Christianity Recognizes Ethics.
1. Christianity fully recognizes these truths and all the essential principles which ethical science formulates and certifies. It does more. It magnifies their importance by building upon them its own divine view of moral requirement and the way of its realization. All that ethical science shows to be true in the moral constitution of man, in the reality of moral law for the free regulation of his conduct, and in respect to the source and immutable authority of that law, abides as fundamental presuppositions in the divine superstructure of religion and duty presented by Christianity. Redemption starts and works upon the basal facts of human nature and man's condition, relations, duties, responsibilities and needs. If Christianity assumes the existence and rulership of God, a moral constitution of human life, and the existence of conscience with its perceptions of duty and sense of obligation; if it assumes man to be a free agent and yet bound in the exercise of his autonomy by laws of obligation and responsibility; if it assumes the law of right to be essentially unalterable and irrepealable, a reality to which God himself conforms, all these are great truths fully certified in the rational conclusions of ethical science.
Contributions to Ethical View.
2. But Christianity contributes immensely to the ethical view. It is, indeed, a great misconception to think that supernatural revelation has been given simply to teach morality, or to look on Christianity as merely a code of ethics. But though its first great object is redemption, presenting God to our view in redeeming love and activity, and offering deliverance from the guilt and life of sin, it necessarily also aims to recover men to personal righteousness.

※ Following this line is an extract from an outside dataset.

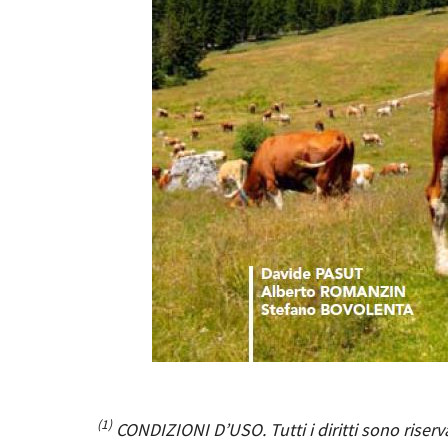
(1)
CONDIZIONI D’USO. Tutti i diritti sono riserv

Indeed, both forgiveness and renewal look to this as the goal to which redemption is to bring its subjects. While primarily Christianity is a religion and redemptory, its ultimate aim is the establishment of men in obedience to God, righteousness, and excellence. The very summit of its purpose, the Alp that rises above every other Alp, is character and right life. So the very law of its movement is supremely ethical. Forgiveness of sin, justification by faith, stands as only the first step in the application of redemption, and beyond this Christianity pre-eminently means a life, the increasing recovery and perfection of human nature in its ethical character and action, enthroning the principles of duty, love, and righteousness in the conscience and the heart, and bringing personal conduct into rhythmic harmony with eternal righteousness and goodness.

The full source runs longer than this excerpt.